### Action item
What you output must match the entries exactly, apart from the pictures, which are left out.

### Source material

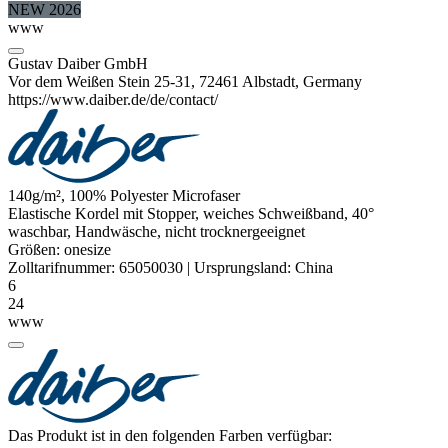
NEW 2026
www
Gustav Daiber GmbH
Vor dem Weißen Stein 25-31, 72461 Albstadt, Germany
https://www.daiber.de/de/contact/
140g/m², 100%
Polyester
Microfaser
Elastische Kordel mit Stopper, weiches Schweißband, 40°
waschbar, Handwäsche, nicht trocknergeeignet
Größen:
onesize
Zolltarifnummer:
65050030
|
Ursprungsland:
China
6
24
www
Das Produkt ist in den folgenden Farben verfügbar:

### Response below
NEW 2026
www
Gustav Daiber GmbH
Vor dem Weißen Stein 25-31, 72461 Albstadt, Germany
https://www.daiber.de/de/contact/
140g/m², 100%
Polyester
Microfaser
Elastische Kordel mit Stopper, weiches Schweißband, 40°
waschbar, Handwäsche, nicht trocknergeeignet
Größen:
onesize
Zolltarifnummer:
65050030
|
Ursprungsland:
China
6
24
www
Das Produkt ist in den folgenden Farben verfügbar:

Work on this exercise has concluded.